228083 Potassium Disorders and the Risk of Cardiac Arrhythmia in Older Persons Undergoing Common Non-Cardiac Surgical Procedures

Monday, November 8, 2010

Bolarinwa Ekezue, MPH , Department of Public Health Sciences, University of North Carolina at Charlotte, University of North Carolina Charlotte, Charlotte
Sarah B. Laditka, PhD , Associate Professor and MHA Program Director, Department of Public Health Sciences, University of North Carolina at Charlotte, Charlotte, NC
James N. Laditka, DA, PhD, MPA , Health Services Reserach Doctoral Program Director, Associate Professor, University of North Carolina at Charlotte, Charlotte, NC
Jennifer Bushelle-Edghil, MSEH , Department of Public Health Science, University of North Carolina Charlotte, Charlotte
Background: Electrolyte disorders are risk factors for perioperative outcomes and studies have suggested potassium disorders are risk factors for perioperative cardiac arrhythmia in cardiac surgery. Little is known about the association between potassium disorders and cardiac arrhythmia among patients having non-cardiac surgery. This study assessed the association between hypokalemia and hyperkalemia and cardiac arrhythmia in older adults having common non-cardiac surgical procedures. Methods: Using the State Inpatient Databases for New Jersey, Maryland, and Arizona, we studied persons age 65+ who had common non-surgical procedures in three broad categories: orthopedic vascular and abdominal (n=64,628). The outcome of interest was cardiac arrhythmia and exposures were hypokalemia and hyperkalemia. Analyses included descriptive statistics and multivariate logistic regression, which adjusted for demographic characteristics, and comorbidities. Results: Hypokalemia was present in 6.0% of the sample. Hperkalaemia was present in 1.3%. Of all the procedures, orthopedic were 70.5%, abdominal, 15.2%, vascular 14.35%. Adjusted models assessing factors associated with hyperkalemia and hypokalemia showed urban residents had higher odds of having hyperkalemia (Odds Ratio 1.67, 95% Confidence Interval 1.21-2.32) and hypokalemia (1.24, 1.08-1.42). Other risk factors were dehydration, hypovolemia, and increasing age. Both hypokalemia (1.12, 1.03-1.22) and hperkalemia (1.19, 1.01-1.41) were risk factors for cardiac arrhythmia and individuals having procedure associated with higher risk of hypokalemia also had higher risk of cardiac arrhythmia. Conclusions: Results suggest that potassium disorders may increase the risk of cardiac arrhythmia in older adults having non-cardiac surgical procedures. Findings underscore the need to monitor potassium levels among older patients undergoing non-cardiac surgical procedures.

Learning Areas:
Conduct evaluation related to programs, research, and other areas of practice

Learning Objectives:
This study assessed the association between hypokalemia and hyperkalemia and cardiac arrhythmia in older adults having common non-cardiac surgical procedures.
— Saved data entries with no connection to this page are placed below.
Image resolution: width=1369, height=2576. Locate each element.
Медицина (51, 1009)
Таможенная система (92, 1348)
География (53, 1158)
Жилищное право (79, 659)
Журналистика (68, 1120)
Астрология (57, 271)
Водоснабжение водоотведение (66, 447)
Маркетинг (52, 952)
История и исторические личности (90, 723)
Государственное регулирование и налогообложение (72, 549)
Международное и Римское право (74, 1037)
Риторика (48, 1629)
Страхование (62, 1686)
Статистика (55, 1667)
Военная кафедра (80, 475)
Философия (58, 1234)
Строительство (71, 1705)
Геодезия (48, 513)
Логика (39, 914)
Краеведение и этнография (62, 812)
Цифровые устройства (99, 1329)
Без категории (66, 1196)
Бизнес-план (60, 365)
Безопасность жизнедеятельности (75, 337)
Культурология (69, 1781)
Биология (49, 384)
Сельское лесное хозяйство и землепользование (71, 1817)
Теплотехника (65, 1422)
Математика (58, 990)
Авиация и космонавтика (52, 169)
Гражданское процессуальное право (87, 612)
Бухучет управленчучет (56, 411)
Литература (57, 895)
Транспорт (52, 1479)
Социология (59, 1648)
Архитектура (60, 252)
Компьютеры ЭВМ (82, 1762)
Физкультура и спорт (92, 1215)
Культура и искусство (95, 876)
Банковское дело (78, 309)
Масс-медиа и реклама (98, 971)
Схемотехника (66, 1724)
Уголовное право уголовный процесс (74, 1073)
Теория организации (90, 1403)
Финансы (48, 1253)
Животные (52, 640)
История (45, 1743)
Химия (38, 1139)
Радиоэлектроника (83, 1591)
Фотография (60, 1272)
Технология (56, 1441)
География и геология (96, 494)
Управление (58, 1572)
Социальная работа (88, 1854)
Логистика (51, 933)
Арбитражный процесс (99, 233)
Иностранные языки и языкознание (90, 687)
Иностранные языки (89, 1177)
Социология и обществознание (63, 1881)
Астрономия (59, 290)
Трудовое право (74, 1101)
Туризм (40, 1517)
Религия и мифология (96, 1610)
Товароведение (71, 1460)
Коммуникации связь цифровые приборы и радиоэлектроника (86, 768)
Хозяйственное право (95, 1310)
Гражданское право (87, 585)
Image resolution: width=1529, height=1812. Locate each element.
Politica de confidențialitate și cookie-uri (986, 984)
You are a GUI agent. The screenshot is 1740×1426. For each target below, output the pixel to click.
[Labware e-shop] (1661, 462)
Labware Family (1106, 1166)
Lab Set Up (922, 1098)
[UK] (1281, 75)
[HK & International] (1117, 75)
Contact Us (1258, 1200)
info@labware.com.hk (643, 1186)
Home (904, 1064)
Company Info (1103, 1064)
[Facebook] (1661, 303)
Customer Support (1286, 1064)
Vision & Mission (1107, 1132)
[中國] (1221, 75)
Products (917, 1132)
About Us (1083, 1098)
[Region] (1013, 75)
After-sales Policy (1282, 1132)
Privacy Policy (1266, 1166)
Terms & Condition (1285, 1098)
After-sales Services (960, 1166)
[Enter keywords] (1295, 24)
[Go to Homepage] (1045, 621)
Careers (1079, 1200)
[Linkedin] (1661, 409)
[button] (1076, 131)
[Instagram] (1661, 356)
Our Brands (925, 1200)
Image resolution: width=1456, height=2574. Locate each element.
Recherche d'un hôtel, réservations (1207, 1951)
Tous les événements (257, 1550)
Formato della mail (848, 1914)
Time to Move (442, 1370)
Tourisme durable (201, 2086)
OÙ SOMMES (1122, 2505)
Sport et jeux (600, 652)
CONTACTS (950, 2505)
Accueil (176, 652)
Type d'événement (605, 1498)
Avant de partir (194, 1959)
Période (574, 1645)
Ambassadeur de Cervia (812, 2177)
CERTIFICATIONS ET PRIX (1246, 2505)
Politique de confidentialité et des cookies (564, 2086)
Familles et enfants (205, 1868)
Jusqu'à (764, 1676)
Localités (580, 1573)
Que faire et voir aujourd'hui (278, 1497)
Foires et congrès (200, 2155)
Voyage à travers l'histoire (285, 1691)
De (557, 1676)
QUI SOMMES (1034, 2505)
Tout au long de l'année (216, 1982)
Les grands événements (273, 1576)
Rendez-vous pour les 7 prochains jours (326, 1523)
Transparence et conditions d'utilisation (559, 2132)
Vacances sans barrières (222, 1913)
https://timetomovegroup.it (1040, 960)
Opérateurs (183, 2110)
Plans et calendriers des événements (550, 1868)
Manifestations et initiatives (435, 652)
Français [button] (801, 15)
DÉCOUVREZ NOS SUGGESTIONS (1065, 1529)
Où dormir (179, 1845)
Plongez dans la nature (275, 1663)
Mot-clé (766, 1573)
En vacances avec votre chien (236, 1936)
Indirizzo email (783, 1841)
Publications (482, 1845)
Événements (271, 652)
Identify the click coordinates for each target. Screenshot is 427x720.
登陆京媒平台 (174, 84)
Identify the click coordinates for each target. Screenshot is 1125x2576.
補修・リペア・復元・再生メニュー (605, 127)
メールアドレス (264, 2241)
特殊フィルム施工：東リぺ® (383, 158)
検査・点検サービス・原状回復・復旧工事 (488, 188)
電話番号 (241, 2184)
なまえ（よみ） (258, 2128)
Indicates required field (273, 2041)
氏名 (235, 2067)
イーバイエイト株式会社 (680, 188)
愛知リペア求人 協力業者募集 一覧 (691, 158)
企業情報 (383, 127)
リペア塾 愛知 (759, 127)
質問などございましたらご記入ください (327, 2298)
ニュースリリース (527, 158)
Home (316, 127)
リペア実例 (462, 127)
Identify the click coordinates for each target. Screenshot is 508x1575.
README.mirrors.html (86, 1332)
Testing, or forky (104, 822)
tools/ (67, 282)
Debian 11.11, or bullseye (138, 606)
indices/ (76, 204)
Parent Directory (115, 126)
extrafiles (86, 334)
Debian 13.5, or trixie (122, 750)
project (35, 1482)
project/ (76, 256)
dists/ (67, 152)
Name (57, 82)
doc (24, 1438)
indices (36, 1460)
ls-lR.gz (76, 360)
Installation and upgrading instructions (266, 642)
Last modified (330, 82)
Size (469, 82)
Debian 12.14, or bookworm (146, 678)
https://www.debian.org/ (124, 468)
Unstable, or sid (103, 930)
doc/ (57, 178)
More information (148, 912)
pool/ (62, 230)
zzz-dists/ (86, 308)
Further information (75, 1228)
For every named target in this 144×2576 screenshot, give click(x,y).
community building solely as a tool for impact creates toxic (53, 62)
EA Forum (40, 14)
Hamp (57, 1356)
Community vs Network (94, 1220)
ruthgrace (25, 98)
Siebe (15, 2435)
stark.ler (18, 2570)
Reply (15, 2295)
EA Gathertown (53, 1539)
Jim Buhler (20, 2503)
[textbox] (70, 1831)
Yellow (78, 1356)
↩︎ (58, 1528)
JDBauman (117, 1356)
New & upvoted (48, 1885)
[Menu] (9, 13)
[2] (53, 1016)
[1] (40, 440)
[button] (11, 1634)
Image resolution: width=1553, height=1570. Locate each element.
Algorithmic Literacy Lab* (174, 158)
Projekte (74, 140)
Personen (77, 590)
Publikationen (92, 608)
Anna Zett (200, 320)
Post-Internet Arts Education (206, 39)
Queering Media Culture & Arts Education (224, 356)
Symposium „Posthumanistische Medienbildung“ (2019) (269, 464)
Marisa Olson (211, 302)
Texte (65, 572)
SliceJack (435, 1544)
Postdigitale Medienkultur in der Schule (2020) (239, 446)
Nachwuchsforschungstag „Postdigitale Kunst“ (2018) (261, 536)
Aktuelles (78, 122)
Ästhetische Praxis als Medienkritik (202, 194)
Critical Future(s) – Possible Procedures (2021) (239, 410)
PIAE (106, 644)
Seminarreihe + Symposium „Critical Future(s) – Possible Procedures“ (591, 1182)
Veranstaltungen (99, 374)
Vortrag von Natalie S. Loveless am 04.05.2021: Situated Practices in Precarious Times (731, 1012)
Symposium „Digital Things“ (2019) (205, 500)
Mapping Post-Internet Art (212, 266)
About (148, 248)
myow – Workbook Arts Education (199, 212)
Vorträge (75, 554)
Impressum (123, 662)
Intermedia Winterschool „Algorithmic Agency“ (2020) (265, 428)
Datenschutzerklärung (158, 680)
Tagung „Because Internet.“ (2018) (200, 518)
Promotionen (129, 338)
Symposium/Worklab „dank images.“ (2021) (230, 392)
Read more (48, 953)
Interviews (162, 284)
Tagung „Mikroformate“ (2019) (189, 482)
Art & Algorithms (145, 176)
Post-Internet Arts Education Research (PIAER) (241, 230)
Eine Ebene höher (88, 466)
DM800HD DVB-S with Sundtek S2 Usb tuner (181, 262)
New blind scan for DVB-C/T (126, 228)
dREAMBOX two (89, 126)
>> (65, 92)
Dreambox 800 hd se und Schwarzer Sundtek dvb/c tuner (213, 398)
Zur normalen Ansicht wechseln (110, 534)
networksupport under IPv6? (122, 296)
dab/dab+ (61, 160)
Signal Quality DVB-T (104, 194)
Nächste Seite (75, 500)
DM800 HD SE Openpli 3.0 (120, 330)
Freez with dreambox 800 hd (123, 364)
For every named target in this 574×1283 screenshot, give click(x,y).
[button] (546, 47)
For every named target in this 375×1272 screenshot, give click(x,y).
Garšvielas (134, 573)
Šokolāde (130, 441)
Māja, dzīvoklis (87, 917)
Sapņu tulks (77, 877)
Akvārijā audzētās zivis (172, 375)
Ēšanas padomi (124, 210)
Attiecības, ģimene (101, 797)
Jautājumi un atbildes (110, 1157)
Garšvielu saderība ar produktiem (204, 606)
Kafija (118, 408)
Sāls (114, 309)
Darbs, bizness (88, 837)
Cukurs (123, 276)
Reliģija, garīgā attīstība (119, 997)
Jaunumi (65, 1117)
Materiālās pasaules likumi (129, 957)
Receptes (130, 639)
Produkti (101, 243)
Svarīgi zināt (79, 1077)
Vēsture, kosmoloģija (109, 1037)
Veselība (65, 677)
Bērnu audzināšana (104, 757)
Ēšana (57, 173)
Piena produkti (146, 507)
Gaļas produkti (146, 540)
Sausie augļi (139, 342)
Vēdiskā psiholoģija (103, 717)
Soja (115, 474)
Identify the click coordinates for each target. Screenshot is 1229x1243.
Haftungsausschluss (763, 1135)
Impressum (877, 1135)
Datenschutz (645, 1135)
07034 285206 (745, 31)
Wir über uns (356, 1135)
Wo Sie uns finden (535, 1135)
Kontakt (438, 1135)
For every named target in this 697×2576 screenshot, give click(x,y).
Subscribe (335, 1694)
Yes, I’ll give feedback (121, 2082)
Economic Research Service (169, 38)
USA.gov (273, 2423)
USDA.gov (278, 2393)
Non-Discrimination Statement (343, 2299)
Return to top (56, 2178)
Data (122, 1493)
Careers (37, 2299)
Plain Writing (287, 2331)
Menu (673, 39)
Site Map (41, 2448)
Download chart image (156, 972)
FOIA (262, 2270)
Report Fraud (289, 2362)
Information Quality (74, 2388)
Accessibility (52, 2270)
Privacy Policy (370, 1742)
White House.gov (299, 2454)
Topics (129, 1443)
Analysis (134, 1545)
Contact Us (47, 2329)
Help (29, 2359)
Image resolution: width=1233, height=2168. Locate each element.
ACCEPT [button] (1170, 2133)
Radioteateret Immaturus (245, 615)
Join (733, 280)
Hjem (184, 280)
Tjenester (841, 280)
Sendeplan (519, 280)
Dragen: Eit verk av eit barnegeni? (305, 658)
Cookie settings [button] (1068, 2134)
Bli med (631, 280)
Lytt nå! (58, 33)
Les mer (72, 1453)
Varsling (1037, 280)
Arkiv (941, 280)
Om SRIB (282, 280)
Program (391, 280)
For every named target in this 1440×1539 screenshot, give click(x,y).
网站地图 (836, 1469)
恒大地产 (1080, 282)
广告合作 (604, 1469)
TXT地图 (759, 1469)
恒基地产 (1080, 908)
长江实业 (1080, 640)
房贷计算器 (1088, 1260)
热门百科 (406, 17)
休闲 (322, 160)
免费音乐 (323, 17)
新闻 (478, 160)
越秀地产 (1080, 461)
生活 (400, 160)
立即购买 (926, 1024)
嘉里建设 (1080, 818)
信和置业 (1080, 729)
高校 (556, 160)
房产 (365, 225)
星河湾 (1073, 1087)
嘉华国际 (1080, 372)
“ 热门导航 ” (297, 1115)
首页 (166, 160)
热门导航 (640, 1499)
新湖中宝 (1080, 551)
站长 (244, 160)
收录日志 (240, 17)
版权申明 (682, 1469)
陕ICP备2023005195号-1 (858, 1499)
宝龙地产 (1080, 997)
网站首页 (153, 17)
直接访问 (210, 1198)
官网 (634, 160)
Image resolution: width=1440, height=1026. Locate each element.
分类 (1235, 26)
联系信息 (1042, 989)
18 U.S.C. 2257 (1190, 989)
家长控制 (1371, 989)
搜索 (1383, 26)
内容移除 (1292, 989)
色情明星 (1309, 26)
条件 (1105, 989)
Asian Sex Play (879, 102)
Keywords: Elderly, Outcomes Research

Presenting author's disclosure statement:

Qualified on the content I am responsible for because: I am qualified to present because I am a Doctoral student in the Health Services Research Program and currently working on my dissertation on related issues.
Any relevant financial relationships? No

I agree to comply with the American Public Health Association Conflict of Interest and Commercial Support Guidelines, and to disclose to the participants any off-label or experimental uses of a commercial product or service discussed in my presentation.